=== Required action ===
Look through the data below for the line with "For every named target in this 496×2576", and transcribe it exactly together with each line after it up to and including the line with "Contact (40, 2350)". Give nothing else.

=== Exercise materials ===
☆ ☆ ☆ ☆
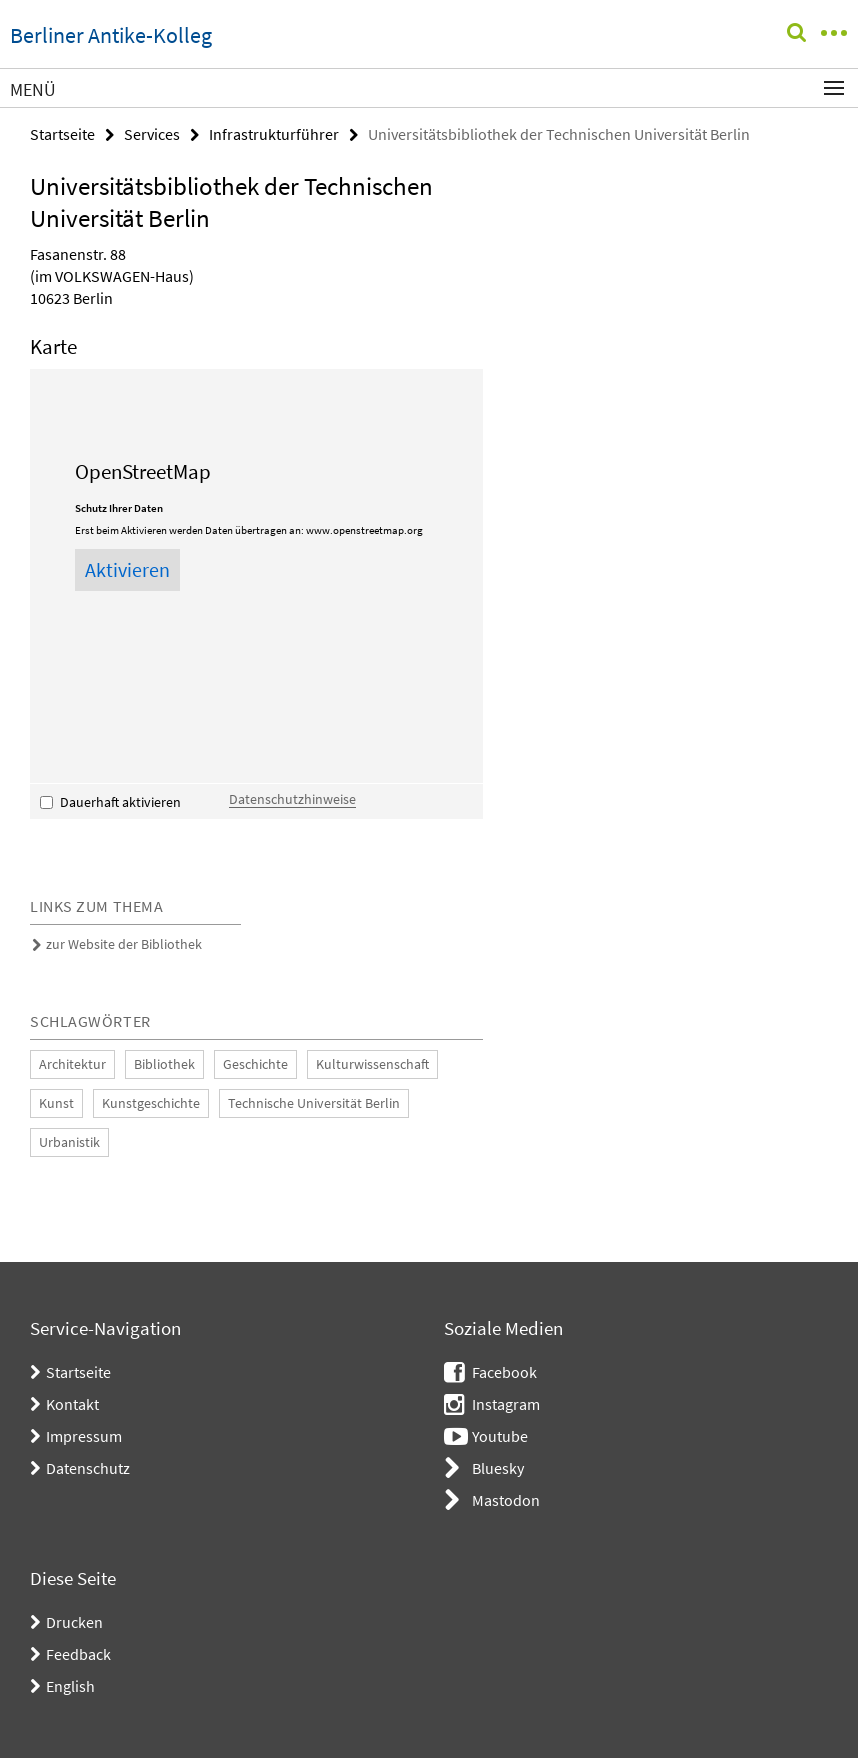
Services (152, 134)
☆ ☆ ☆ ☆
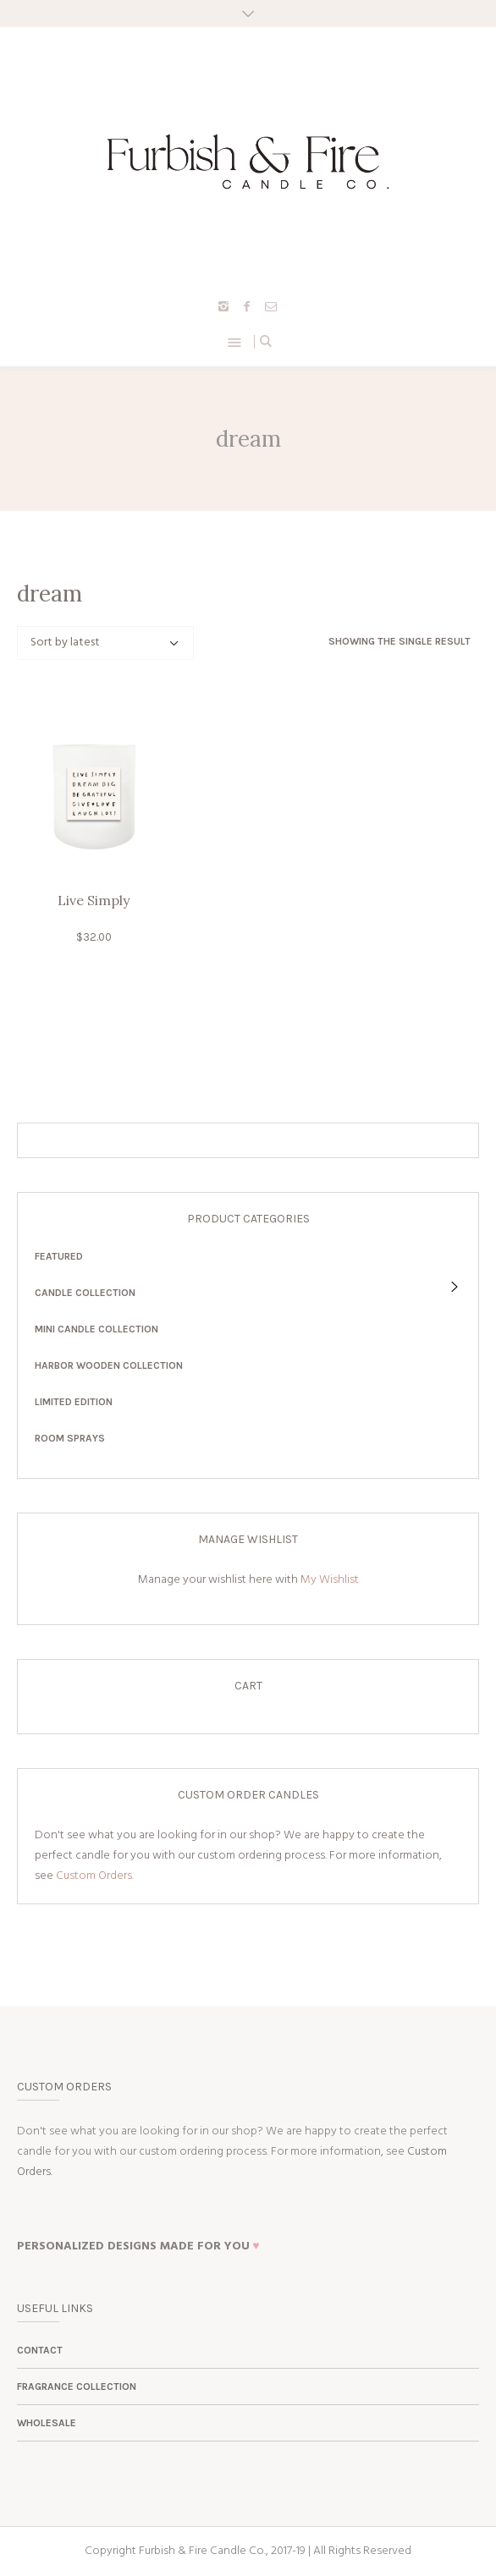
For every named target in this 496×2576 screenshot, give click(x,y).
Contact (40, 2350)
☆ ☆ ☆ ☆
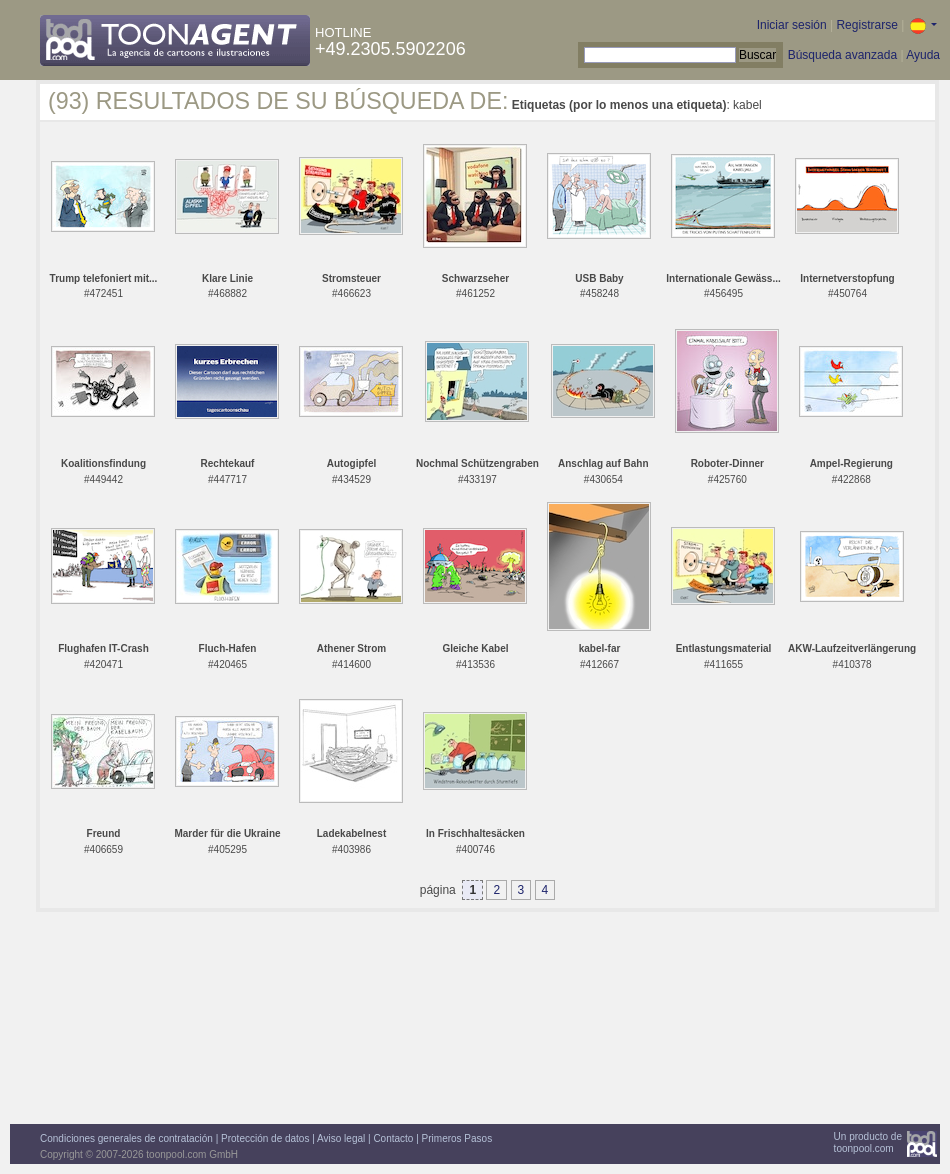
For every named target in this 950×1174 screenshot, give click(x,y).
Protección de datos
☆ ☆ ☆ ☆
=== Solution ===
For every named target in this 496×2576 screenshot, give click(x,y).
Contact (40, 2350)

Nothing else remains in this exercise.